Scope 3 emissions average 70% of a company’s total carbon footprint, but can run as high as 98-99%, with supply chain emissions the overwhelmingly largest Scope 3 factor in all industries (an exception being automotive OEMs where vehicle use dominates Scope 3, followed by supply chain emissions). Working with suppliers to reduce these emissions is the only way to achieve net zero and must be a key business priority from the CSRD perspective. In many cases, this requires companies to consider a shift in gear in reporting and tackling Scope 3 emissions.
The value opportunity comes from closer partnerships that enhance forecasts, risk management and resilience; that also accelerates new product development to better meet financial, social, and environmental goals, while delivering operational efficiency and cost reduction.
3. Strengthen the financial position
Shareholders and investors are increasingly rewarding ESG action. CSRD should give more confidence to financing stakeholders where transparency of assessment and actions are well-defined.
In a review of 1,000+ corporate studies between 2015-2020, 58% had a positive ESG-financial performance relationship. Benefits included improved operational efficiencies, stock performance, risk management, and innovation.
According to Morningstar, the top 50 US-listed companies returned 33.3% on an ESG score in 2021 vs the 25% returned by the broader market. Furthermore, companies in both developed and emerging markets with high ESG scores enjoyed cheaper capital according to an MSCI four-year study.
4. Attract and retain talent whilst improving productivity
There is growing evidence to support the idea that attracting and retaining the most motivated staff improves productivity and performance. On financial performance, for example, companies that made Fortune’s ‘100 Best Companies to Work For’ list generated 2.3-3.8% higher stock returns per year than their peers between 1981 to 2011.
How does ESG play into this talent strategy? Rather than passing by with the initial fallout from the pandemic, the “Great Resignation” persists. A robust ESG strategy can reverse the declining workforce engagement trend. The real sense of purpose instilled by strong ESG action can enhance employee motivation and productivity. Indeed, a 2021 US Survey shows that 93% of employees who strongly believe their company is making a positive impact were likely to stay in their current role.
This is also true for attracting new recruits.
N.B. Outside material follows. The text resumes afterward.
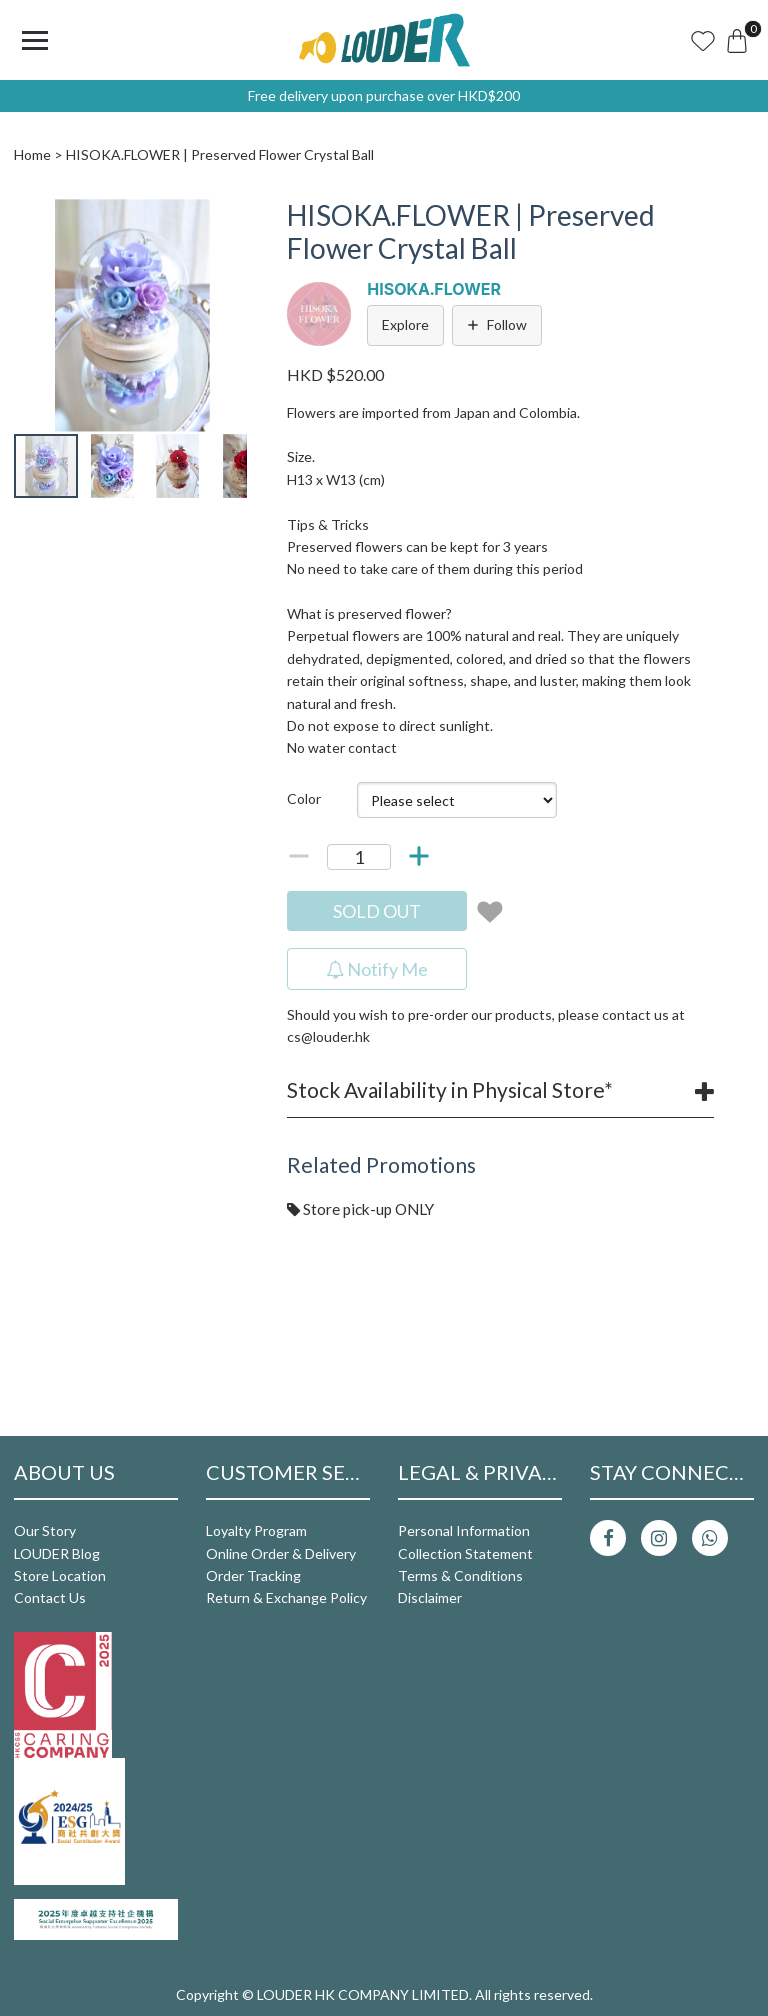 This screenshot has height=2016, width=768. Describe the element at coordinates (405, 324) in the screenshot. I see `Explore` at that location.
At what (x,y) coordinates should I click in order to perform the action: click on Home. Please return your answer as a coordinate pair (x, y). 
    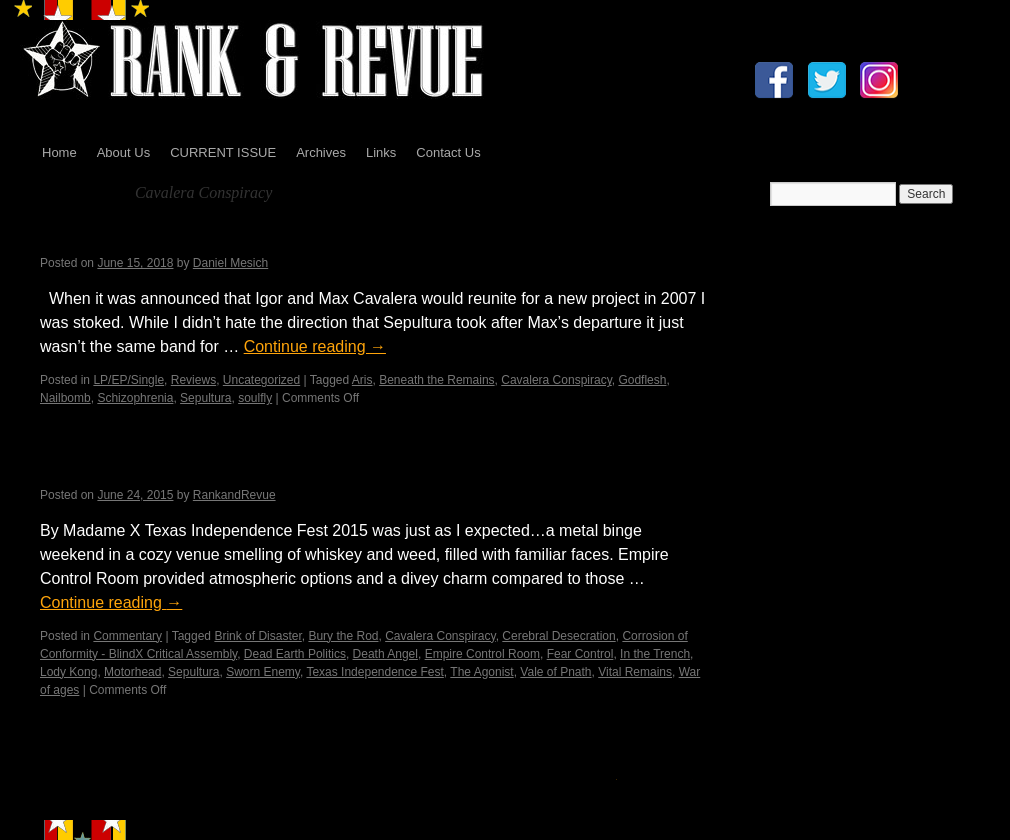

Global recruitment firm Randstad’s 2022 Workmonitor report highlighted that 41% of respondents wouldn’t accept a job with an employer who was unwilling to make efforts to improve their diversity and equity record, while over 50% surveyed would refuse to join an organisation whose environmental values don’t align with their own.
It’s a talent strategy factor that business leaders are starting to accept; in the same report, 28% said it was one of the main benefits of building ESG into corporate strategy. That will only grow as the generations born since 1980 (Millennials) and around 2000 (Gen Z) – who are even more interested in environmental and social impact – become the majority in global workforces.
Finding the value in CSRD
The roll-out of CSRD towards the 2024 reporting window offers opportunities to closely align ESG with corporate strategy and realise the value that can be created across an organisation’s activities, from meeting emerging consumer and employee needs to strategic supply chain collaboration and strengthened financing.
At a time when short-term survival and careful navigation of the macroeconomic headwinds are taking an understandably large share of leadership focus, CSRD will provide a valuable impetus for companies to keep ESG high on the boardroom agenda and ultimately reap the diverse benefits that strong performance in this area will bring for many years to come.